The Outer Edge of Youth (2020)

An inquisitive, dreamlike choral opera commissioned and recorded by The Thirteen (Washington, DC). Based on Ordway’s original libretto, The Outer Edge of Youth explores and critiques the relationships between childhood, landscape, aesthetics, and contemporary ideals of masculinity.

Choral opera in two acts
Music, libretto, and video projections by Scott Ordway
sop. mezzo. SATB choir. 3 vlc. cb.
82 minutes


PREMIERE

Commissioned by The Thirteen with additional support from Cheryl Naulty and Walter Hill

May 13–15, 2022
First Unitarian U.C.C., Washington D.C.
The Thirteen; Amy Broadbent and Emily Marvosh, soloists; Matthew Robertson, conductor


PRESS

“Exquisite in every way.” —Gramophone

An expression of great power, imagination, and originality.” —Textura

“Exquisite depth of feeling…a poignant mediation on the loss of innocence.” —OperaNews

A contemplative and thought-provoking new choral opera from the acclaimed composer, writer, and multimedia artist Scott Ordway.”—OperaWire

“A hypnotic, haunting fable…The Outer Edge of Youth has both the solemnity and wonder of an oratorio and the heightened emotion wrung from the enhanced reality in which opera specializes…the music shimmers, soars, and settles…creating an ecstatic catharsis.”—Washington Classical Review


MEDIA


NOTE

The Outer Edge of Youth is a choral opera that explores the emotional and imaginative interiority of two boys standing at the threshold of adolescence. It is not a work of action, but of attention — a quiet opera that listens more than it speaks, and that uses ritualized musical form to hold questions that resist resolution.

Nicholas and Sebastian, the opera’s protagonists, enter a coastal redwood forest and discover they can understand the language of the birds living there. What follows is a series of speculative dialogues in which the boys ask urgent, unanswerable questions: What is love? How can one express gratitude for beauty in a secular world? How does one live ethically in the presence of suffering without becoming paralyzed by it? Each scene is a study in refusal and replacement: the refusal of adult hardness in favor of lingering sensitivity, the replacement of narrative arc with contemplative episode, of declarative voice with choral interiority. The structure resists conventional drama in favor of something more ancient and ritualistic: an ecstatic dissolution into feeling, mystery, and non-knowing.

The opera’s final scene stages a kind of metamorphosis. One boy returns to the world, changed. The other relinquishes human life entirely, transformed into a bird — not as a punishment or escape, but as a fulfillment of a deep spiritual hunger: the desire for erasure, the wish to dissolve into beauty and cease to suffer.

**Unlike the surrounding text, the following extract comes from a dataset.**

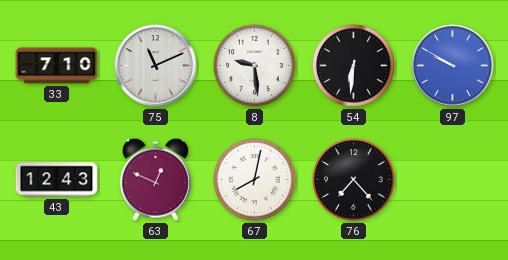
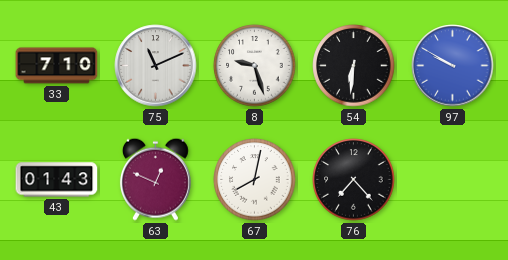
8: 9:29 -> 9:27
43: 12:43 -> 01:43
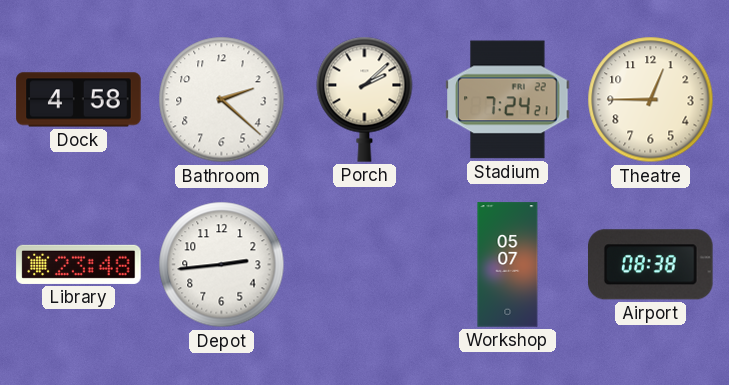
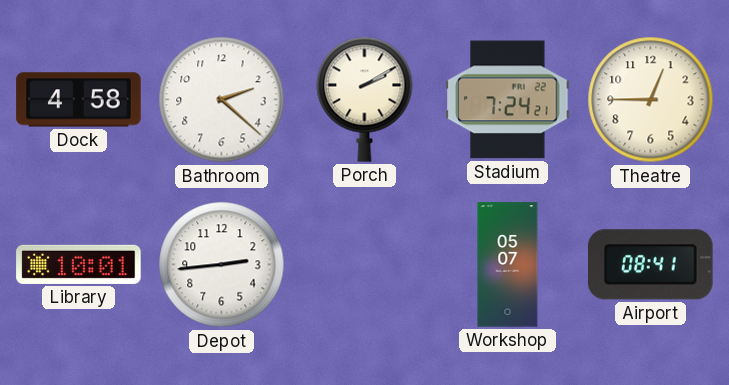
Porch: 2:08 -> 2:10
Library: 23:48 -> 10:01
Airport: 08:38 -> 08:41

I wrote this opera to preserve the strangeness of boyhood as I experienced it—quiet, observant, disinclined to violence or competition, in love with language and sound, at odds with other boys, searching for beauty, and immersed in the redwood forests of the Santa Cruz Mountains in Northern California. The boys in this work are not heroes and they are not prone to action; they are listeners. In their own quiet way, they (and I) forcefully reject the narrow script of masculinity our culture offers—whether that script is being celebrated or condemned.

The questions they ask—and that I still ask—are not naïve. They are the questions of a mind newly awake to the complexity of the world beyond childhood. Though we often lose patience with these questions as we grow older, I believe they remain valid. When I am alone, and silent, and still, they rise from the deepest part of me with the same burning, ecstatic urgency. I turn to the young people in my life, and to the imagined children in this work, to remind me to keep asking them aloud.